As any veteran Greenmarket-goer can tell you, nothing says spring like ramps. But when will the celebrated stink bombs make their debut at Union Square this season? If anyone knows, it’s got to be farmer-forager Rick Bishop of Mountain Sweet Berry Farm in Roscoe, New York, the man who pretty much put ramps on the locavore map back in the late ’80s and early ’90s.
We checked in with Bishop the other day, and as it turns out, like Punxsutawney Phil, the Pennsylvania groundhog, he has a system. “I wait for the robins to show up,” he says. When the robins arrive, it means the worms are out, which means the ground is sufficiently unfrozen, which means the ramps are on their way — two weeks away to be exact.
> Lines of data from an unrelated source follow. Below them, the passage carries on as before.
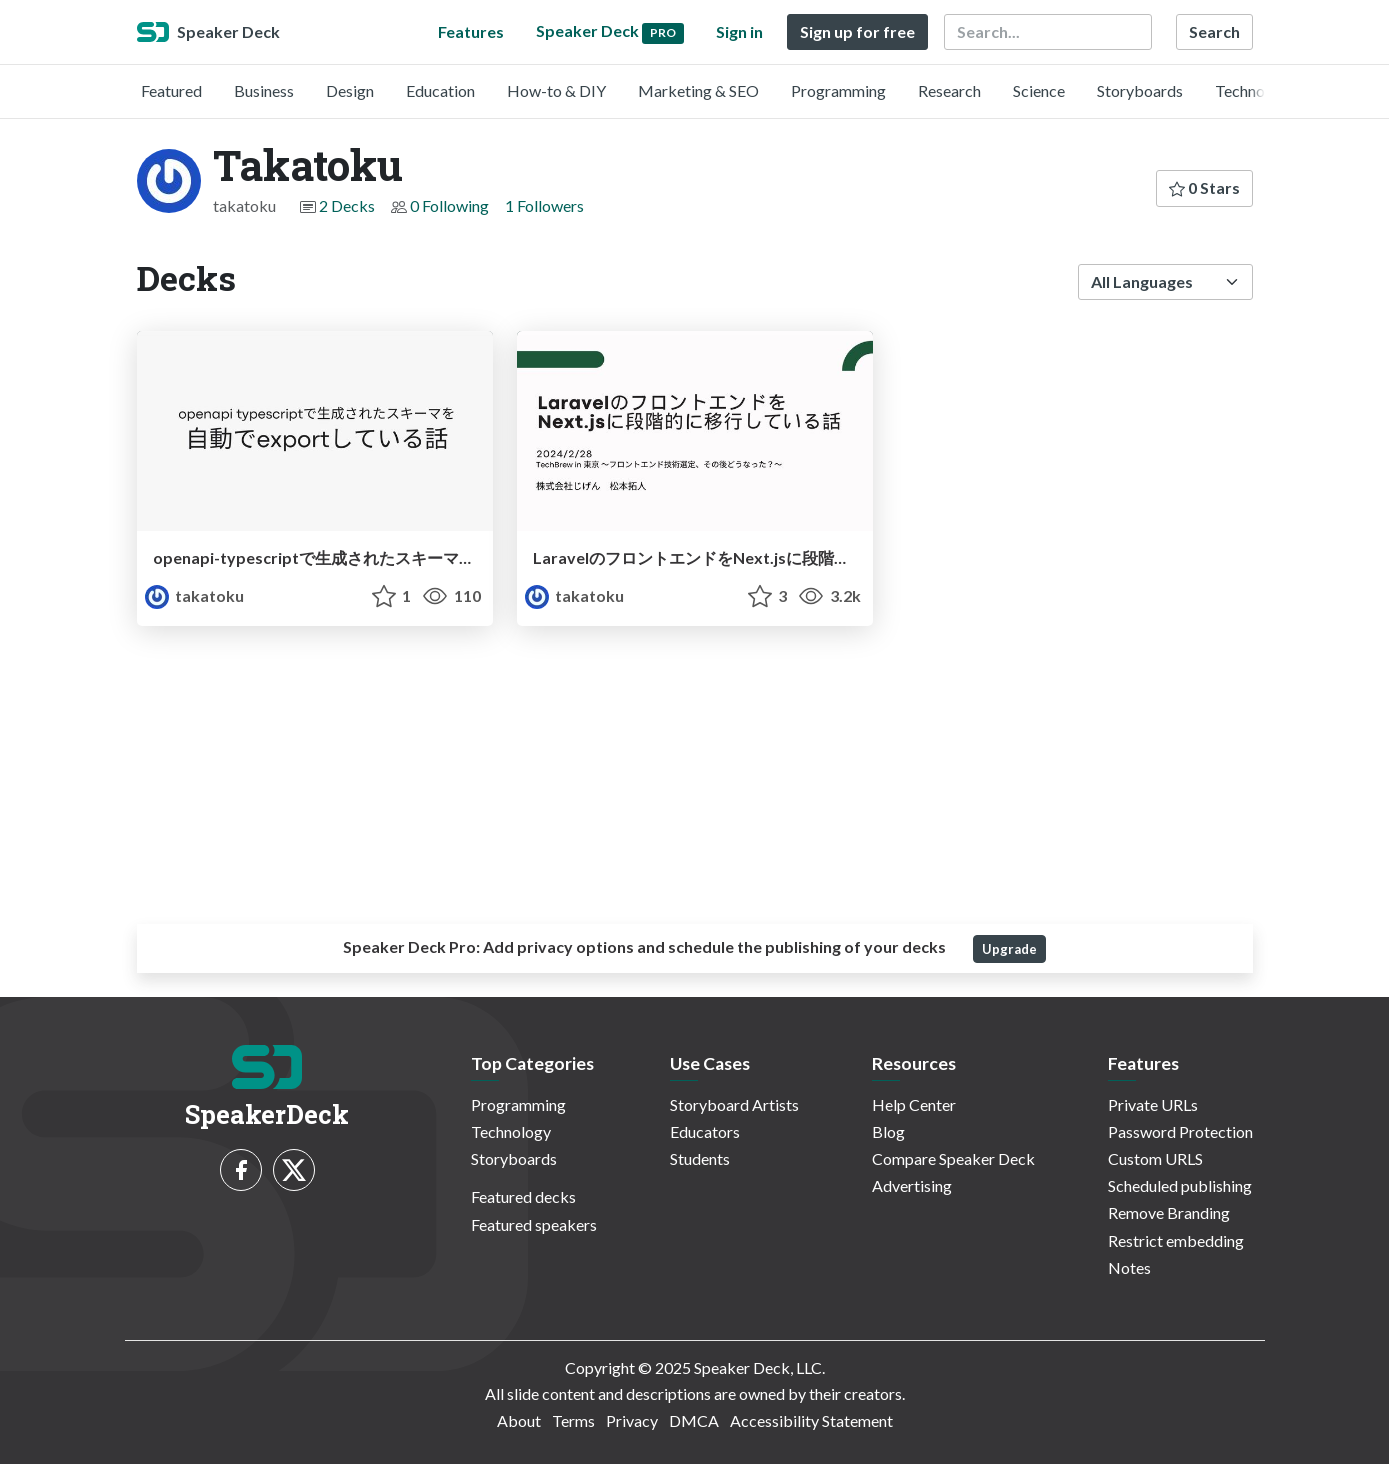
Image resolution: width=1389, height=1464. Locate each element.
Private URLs (1153, 1104)
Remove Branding (1169, 1212)
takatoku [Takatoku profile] (194, 595)
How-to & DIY (556, 90)
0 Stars (1204, 187)
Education (440, 90)
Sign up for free (857, 31)
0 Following (449, 205)
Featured (171, 90)
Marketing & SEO (698, 90)
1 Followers (544, 205)
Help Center (914, 1104)
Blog (888, 1131)
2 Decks (347, 205)
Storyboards (1140, 90)
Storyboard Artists (734, 1104)
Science (1039, 90)
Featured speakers (534, 1224)
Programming (838, 90)
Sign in (739, 31)
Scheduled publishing (1180, 1185)
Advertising (912, 1185)
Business (264, 90)
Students (700, 1158)
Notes (1129, 1267)
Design (350, 90)
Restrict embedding (1176, 1240)
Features (471, 31)
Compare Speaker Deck (953, 1158)
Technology (1255, 90)
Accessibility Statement (811, 1420)
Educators (705, 1131)
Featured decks (523, 1196)
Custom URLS (1155, 1158)
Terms (573, 1420)
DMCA (694, 1420)
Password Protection (1180, 1131)
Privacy (632, 1420)
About (519, 1420)
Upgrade (1009, 949)
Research (949, 90)
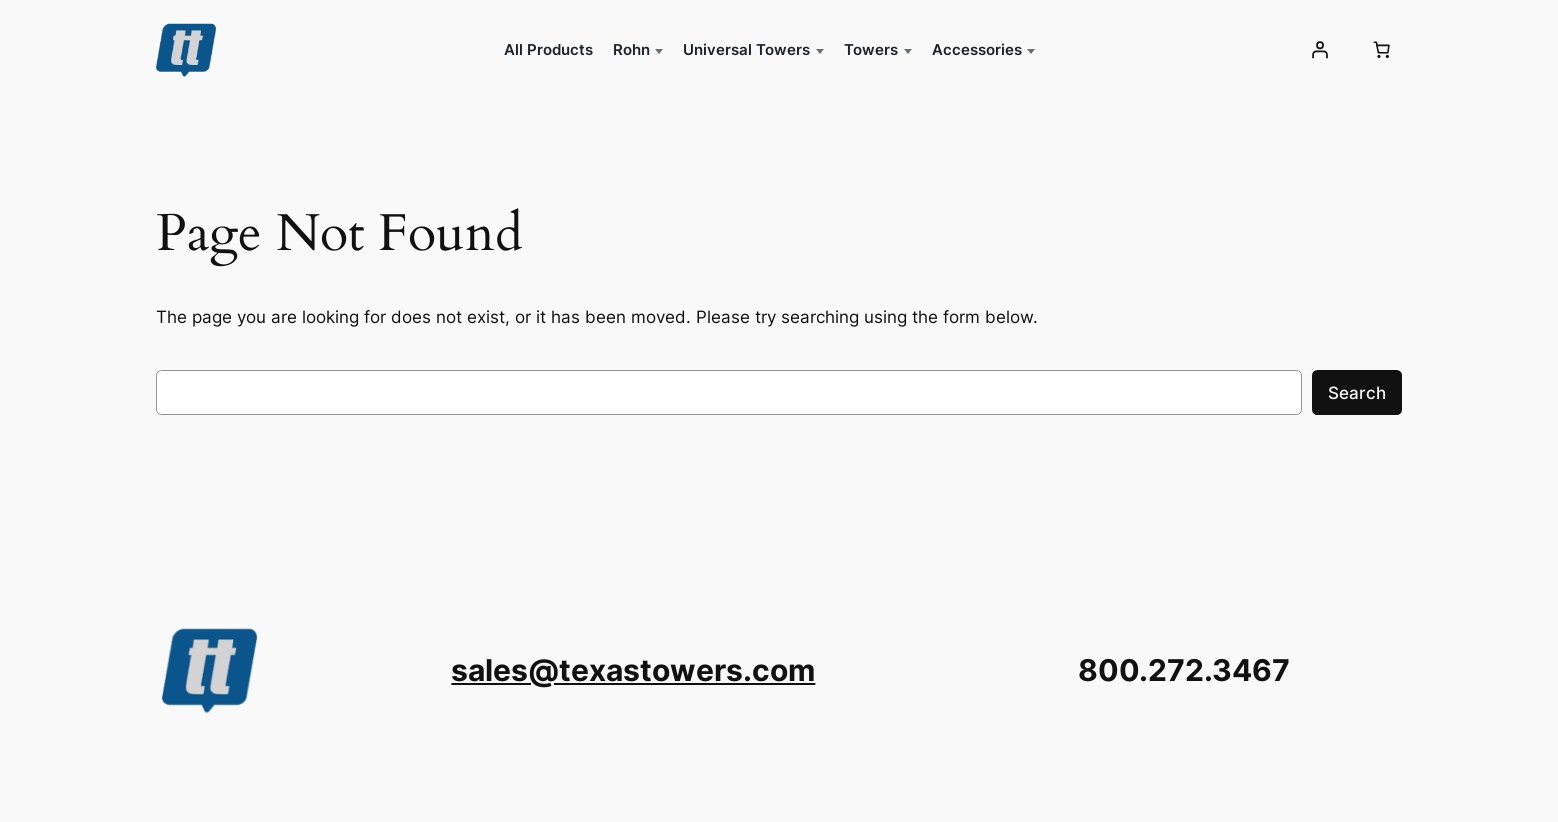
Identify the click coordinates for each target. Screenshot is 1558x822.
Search (1357, 393)
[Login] (1320, 50)
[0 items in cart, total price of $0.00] (1381, 50)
At press time, Bishop had yet to witness anything that would constitute a quorum of ramp-alerting robins, but ever the optimist, he was willing to make a bold prediction: “April 18,” he said, as if gazing into a crystal ball. “It’s going to be April 18, I guarantee it.” But what about the robins? Not to worry. In case of emergencies, Bishop explained, he heads to a secret ramp-thriving sweet spot on a south-facing slope near the farm where mountain spring water runs swift and thaws the ground early — a ramp-lover’s Shangri-La, if ever there was one.